The transition from one generation to the next is a potential fault-line, which can make or break the business, according to the PwC report.
PwC surveyed more than 200 next generation family members who are likely to take over their family businesses.
Globally, only 12 per cent of family firms make it to the third generation and only 1 per cent beyond the fifth, it said.
"Indian family businesses can take some guidance from how their counterparts globally (mainly in Europe) have passed the baton from one generation to another," PwC India Private & Entrepreneurial leader Indraneel R Chaudhury said.

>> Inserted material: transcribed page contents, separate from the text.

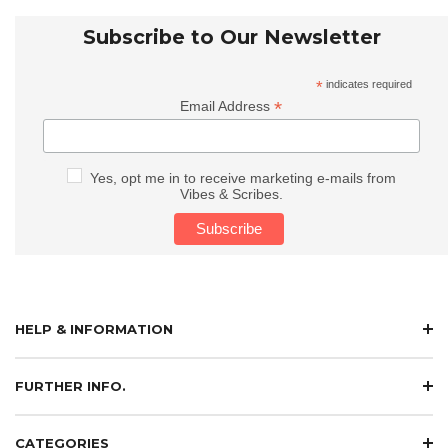
Subscribe to Our Newsletter
*
indicates required
*
Email Address
Yes, opt me in to receive marketing e-mails from
Vibes & Scribes.
HELP & INFORMATION
FURTHER INFO.
CATEGORIES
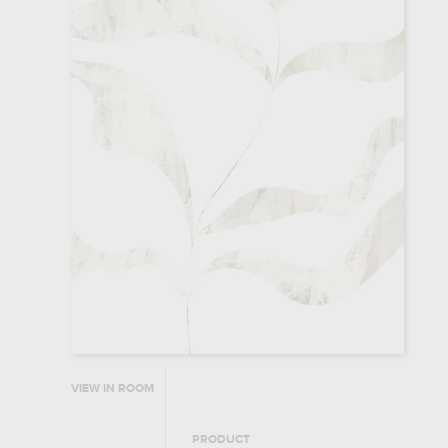
VIEW IN ROOM
PRODUCT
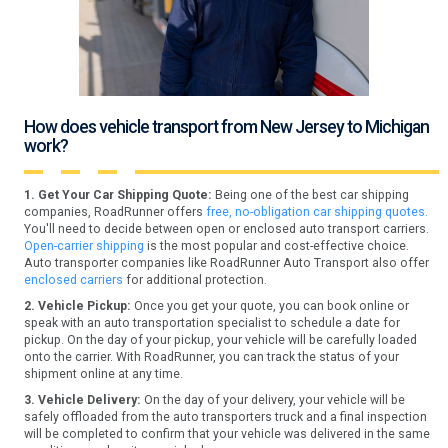
How does vehicle transport from New Jersey to Michigan
work?
1. Get Your Car Shipping Quote:
Being one of the best car shipping
companies, RoadRunner offers
free, no-obligation car shipping quotes.
You'll need to decide between open or enclosed auto transport carriers.
Open-carrier shipping
is the most popular and cost-effective choice.
Auto transporter companies like RoadRunner Auto Transport also offer
enclosed carriers
for additional protection.
2. Vehicle Pickup:
Once you get your quote, you can book online or
speak with an auto transportation specialist to schedule a date for
pickup. On the day of your pickup, your vehicle will be carefully loaded
onto the carrier. With RoadRunner, you can track the status of your
shipment online at any time.
3. Vehicle Delivery:
On the day of your delivery, your vehicle will be
safely offloaded from the auto transporters truck and a final inspection
will be completed to confirm that your vehicle was delivered in the same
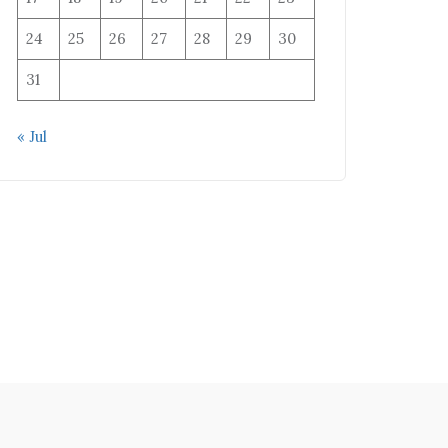
24
25
26
27
28
29
30
31
« Jul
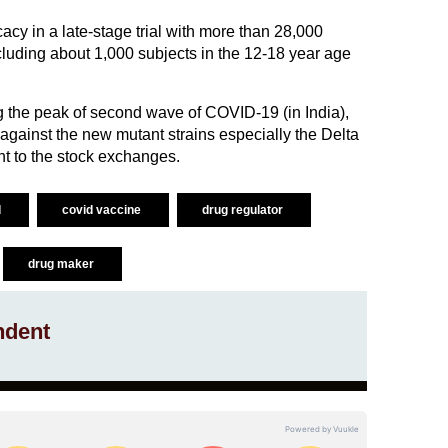
cy in a late-stage trial with more than 28,000
cluding about 1,000 subjects in the 12-18 year age
g the peak of second wave of COVID-19 (in India),
y against the new mutant strains especially the Delta
nt to the stock exchanges.
d
covid vaccine
drug regulator
drug maker
ndent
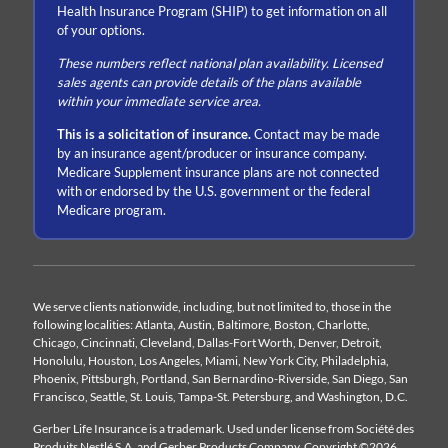
Health Insurance Program (SHIP) to get information on all
of your options.
These numbers reflect national plan availability. Licensed
sales agents can provide details of the plans available
within your immediate service area.
This is a solicitation of insurance.
Contact may be made
by an insurance agent/producer or insurance company.
Medicare Supplement insurance plans are not connected
with or endorsed by the U.S. government or the federal
Medicare program.
We serve clients nationwide, including, but not limited to, those in the
following localities: Atlanta, Austin, Baltimore, Boston, Charlotte,
Chicago, Cincinnati, Cleveland, Dallas-Fort Worth, Denver, Detroit,
Honolulu, Houston, Los Angeles, Miami, New York City, Philadelphia,
Phoenix, Pittsburgh, Portland, San Bernardino-Riverside, San Diego, San
Francisco, Seattle, St. Louis, Tampa-St. Petersburg, and Washington, D.C.
Gerber Life Insurance is a trademark. Used under license from Société des
Produits Nestlé S.A. and Gerber Products Company. Copyright ©2026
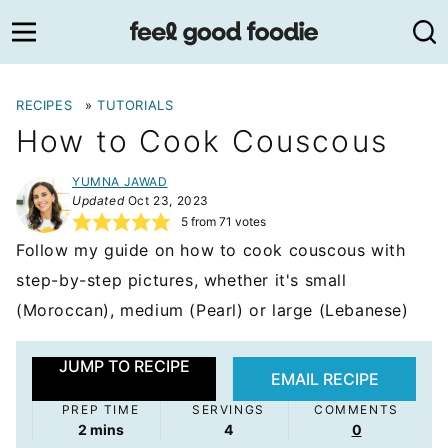
Skip
to
content
RECIPES
»
TUTORIALS
How to Cook Couscous
YUMNA JAWAD
Updated
Oct 23, 2023
5
from
71
votes
Follow my guide on how to cook couscous with
step-by-step pictures, whether it's small
(Moroccan), medium (Pearl) or large (Lebanese)
JUMP TO RECIPE
EMAIL RECIPE
PREP TIME
SERVINGS
COMMENTS
minutes
2
mins
4
0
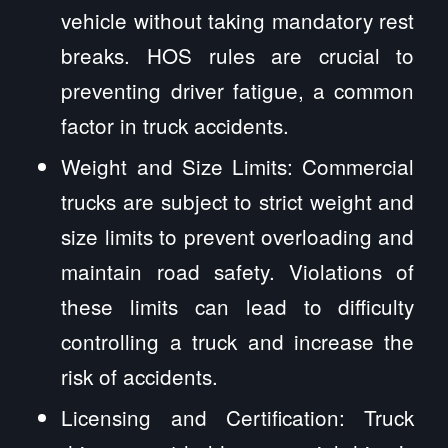
vehicle without taking mandatory rest
breaks. HOS rules are crucial to
preventing driver fatigue, a common
factor in truck accidents.
Weight and Size Limits: Commercial
trucks are subject to strict weight and
size limits to prevent overloading and
maintain road safety. Violations of
these limits can lead to difficulty
controlling a truck and increase the
risk of accidents.
Licensing and Certification: Truck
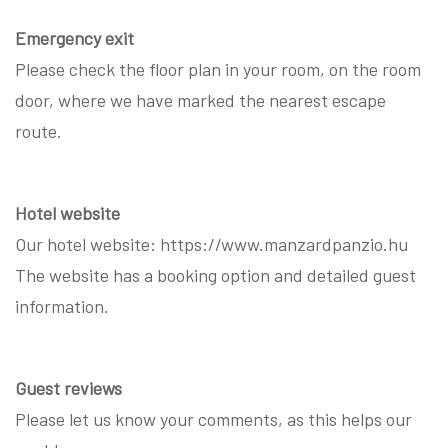
Emergency exit
Please check the floor plan in your room, on the room
door, where we have marked the nearest escape
route.
Hotel website
Our hotel website: https://www.manzardpanzio.hu
The website has a booking option and detailed guest
information.
Guest reviews
Please let us know your comments, as this helps our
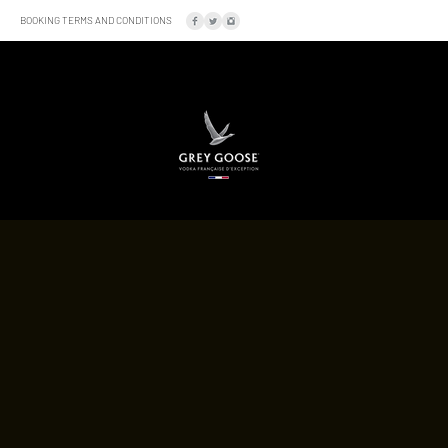
BOOKING TERMS AND CONDITIONS
SOCIAL
LOCATION
A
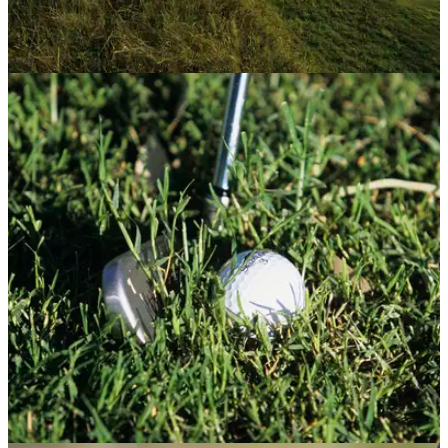
GETTING STARTED
17/07/13
How to play links golf: five top tips
Want to play Muirfield like the pros? Here are our five top tips
to tackle any links course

Family businesses are a key component of the Indian economy and many are grappling with issues like the generation gap between family members; communication gaps between generations who own and manage the business, and the next generation trying to prove themselves to family and colleagues, Chaudhury added.
On the issue of credibility, the study showed that 88 per cent of the next generation say they have to work harder than others in the firm to prove themselves to both colleagues and customers and 59 per cent said gaining the respect of co-workers is one of their biggest challenges.
Family businesses have to manage personal as well as professional relationships and this brings with it the possibility of conflict, the report said.
As per the report, 22 per cent of the next generation are concerned about working with family members and understanding the family dynamic. It is also important that as management shifts from one generation to the next, the older generation needs to understand the difference between 'influence' and 'control'.